Start of RECORDS TO PROCESS

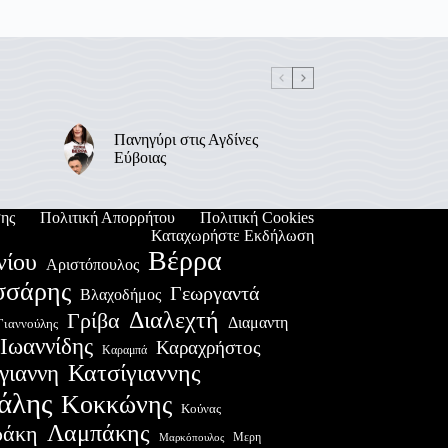
Πανηγύρι στις Αγδίνες
Εύβοιας
ης
Πολιτική Απορρήτου
Πολιτική Cookies
Καταχωρήστε Εκδήλωση
Βέρρα
νίου
Αριστόπουλος
σσάρης
Γεωργαντά
Βλαχοδήμος
Διαλεχτή
Γρίβα
Διαμαντη
Γιαννούλης
Ιωαννίδης
Καραχρήστος
Καραμπά
Κατσίγιαννης
γιαννη
άλης
Κοκκώνης
Κούνας
Λαμπάκης
ράκη
Μερη
Μαρκόπουλος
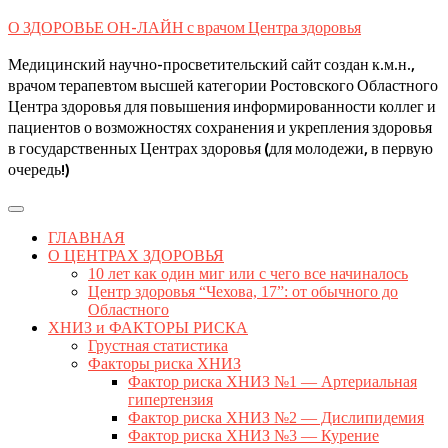
Skip
О ЗДОРОВЬЕ ОН-ЛАЙН с врачом Центра здоровья
to
content
Медицинский научно-просветительский сайт создан к.м.н.,
врачом терапевтом высшей категории Ростовского Областного
Центра здоровья для повышения информированности коллег и
пациентов о возможностях сохранения и укрепления здоровья
в государственных Центрах здоровья (для молодежи, в первую
очередь!)
Open
Button
ГЛАВНАЯ
О ЦЕНТРАХ ЗДОРОВЬЯ
10 лет как один миг или с чего все начиналось
Центр здоровья “Чехова, 17”: от обычного до
Областного
ХНИЗ и ФАКТОРЫ РИСКА
Грустная статистика
Факторы риска ХНИЗ
Фактор риска ХНИЗ №1 — Артериальная
гипертензия
Фактор риска ХНИЗ №2 — Дислипидемия
Фактор риска ХНИЗ №3 — Курение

End of RECORDS TO PROCESS

Without the pictures, give every line above again exactly.

— WRITTEN REPLY —
Πανηγύρι στις Αγδίνες
Εύβοιας
ης
Πολιτική Απορρήτου
Πολιτική Cookies
Καταχωρήστε Εκδήλωση
Βέρρα
νίου
Αριστόπουλος
σσάρης
Γεωργαντά
Βλαχοδήμος
Διαλεχτή
Γρίβα
Διαμαντη
Γιαννούλης
Ιωαννίδης
Καραχρήστος
Καραμπά
Κατσίγιαννης
γιαννη
άλης
Κοκκώνης
Κούνας
Λαμπάκης
ράκη
Μερη
Μαρκόπουλος
Skip
О ЗДОРОВЬЕ ОН-ЛАЙН с врачом Центра здоровья
to
content
Медицинский научно-просветительский сайт создан к.м.н.,
врачом терапевтом высшей категории Ростовского Областного
Центра здоровья для повышения информированности коллег и
пациентов о возможностях сохранения и укрепления здоровья
в государственных Центрах здоровья (для молодежи, в первую
очередь!)
Open
Button
ГЛАВНАЯ
О ЦЕНТРАХ ЗДОРОВЬЯ
10 лет как один миг или с чего все начиналось
Центр здоровья “Чехова, 17”: от обычного до
Областного
ХНИЗ и ФАКТОРЫ РИСКА
Грустная статистика
Факторы риска ХНИЗ
Фактор риска ХНИЗ №1 — Артериальная
гипертензия
Фактор риска ХНИЗ №2 — Дислипидемия
Фактор риска ХНИЗ №3 — Курение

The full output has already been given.